Let $[\theta_1,\theta_2, \dots, \theta_N]^\mathrm{T} \, \in \mathbb{R}^N$. The angles are not all identical (on the circle), i.e. $[\theta_1,\theta_2, \dots, \theta_N] \not \equiv c [1,1,\dots, 1]^\mathrm{T}\,\, \mathrm{mod}\,\, 2\pi$. Define matrices $C$ and $S$ as:

\begin{align} \begin{split} [C]_{jl}&= 1 \,\, \mathrm{if}\,\, j =l \\ [C]_{jl}&= \cos(\theta_j-\theta_l)\,\, \mathrm{if} \,\, j \neq l \end{split} \end{align}

and

\begin{align} \begin{split} [S]_{jl}&= 0 \,\, \mathrm{if}\,\, j =l \\ [S]_{jl}&= \sin(\theta_j-\theta_l)\,\,\mathrm{if} \,\, j \neq l\,. \end{split} \end{align}

Is it true that any $v$ that belongs to the nullspace of S also belongs to the nullspace of C?

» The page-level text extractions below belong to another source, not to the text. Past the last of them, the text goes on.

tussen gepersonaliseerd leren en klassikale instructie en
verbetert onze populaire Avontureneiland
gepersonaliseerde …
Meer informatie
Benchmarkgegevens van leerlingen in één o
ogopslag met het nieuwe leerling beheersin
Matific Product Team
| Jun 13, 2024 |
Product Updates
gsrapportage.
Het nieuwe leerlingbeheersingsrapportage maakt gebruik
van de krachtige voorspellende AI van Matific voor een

My repeated simulations in MATLAB with randomly generated $[\theta_1,\theta_2, \dots, \theta_N]^\mathrm{T}$ seems to suggest that $C$ and $S$ are rank $2$ and any eigenvectors with $0$ eigenvalue for one is an eigenvector with $0$ eigenvalue for the other.